PROMPT
For the listing below, print exactly the lines from the line with "www.irlandia24.net" to the line with "آخرین اخبار گروه", both included, and nothing beyond them.

MATERIAL PROVIDED

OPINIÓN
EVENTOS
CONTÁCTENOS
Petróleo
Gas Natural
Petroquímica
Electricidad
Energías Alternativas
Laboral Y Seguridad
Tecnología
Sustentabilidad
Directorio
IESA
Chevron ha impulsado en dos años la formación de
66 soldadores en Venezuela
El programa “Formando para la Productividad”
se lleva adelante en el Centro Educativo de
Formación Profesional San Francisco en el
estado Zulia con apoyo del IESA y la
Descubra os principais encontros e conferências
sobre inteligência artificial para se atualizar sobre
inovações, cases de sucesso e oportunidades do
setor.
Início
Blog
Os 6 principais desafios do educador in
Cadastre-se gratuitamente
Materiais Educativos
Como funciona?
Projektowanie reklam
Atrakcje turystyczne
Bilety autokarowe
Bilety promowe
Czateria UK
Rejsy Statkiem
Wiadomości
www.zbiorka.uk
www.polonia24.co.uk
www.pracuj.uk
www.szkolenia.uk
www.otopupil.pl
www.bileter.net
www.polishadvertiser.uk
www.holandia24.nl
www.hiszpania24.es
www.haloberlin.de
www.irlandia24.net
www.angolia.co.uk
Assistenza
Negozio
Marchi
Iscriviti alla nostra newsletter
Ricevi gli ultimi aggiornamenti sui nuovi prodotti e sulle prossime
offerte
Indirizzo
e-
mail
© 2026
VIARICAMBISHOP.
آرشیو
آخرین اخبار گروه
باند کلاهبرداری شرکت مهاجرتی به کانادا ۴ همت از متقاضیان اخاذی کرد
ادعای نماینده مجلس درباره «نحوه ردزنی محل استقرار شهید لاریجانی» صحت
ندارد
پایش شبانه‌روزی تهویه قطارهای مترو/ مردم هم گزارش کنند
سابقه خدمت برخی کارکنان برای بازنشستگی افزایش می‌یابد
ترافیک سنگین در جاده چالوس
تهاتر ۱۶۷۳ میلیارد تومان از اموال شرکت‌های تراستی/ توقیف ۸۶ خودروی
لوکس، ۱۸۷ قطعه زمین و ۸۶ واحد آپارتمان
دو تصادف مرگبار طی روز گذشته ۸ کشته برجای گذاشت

EXERCISE RESPONSE
www.irlandia24.net
www.angolia.co.uk
Assistenza
Negozio
Marchi
Iscriviti alla nostra newsletter
Ricevi gli ultimi aggiornamenti sui nuovi prodotti e sulle prossime
offerte
Indirizzo
e-
mail
© 2026
VIARICAMBISHOP.
آرشیو
آخرین اخبار گروه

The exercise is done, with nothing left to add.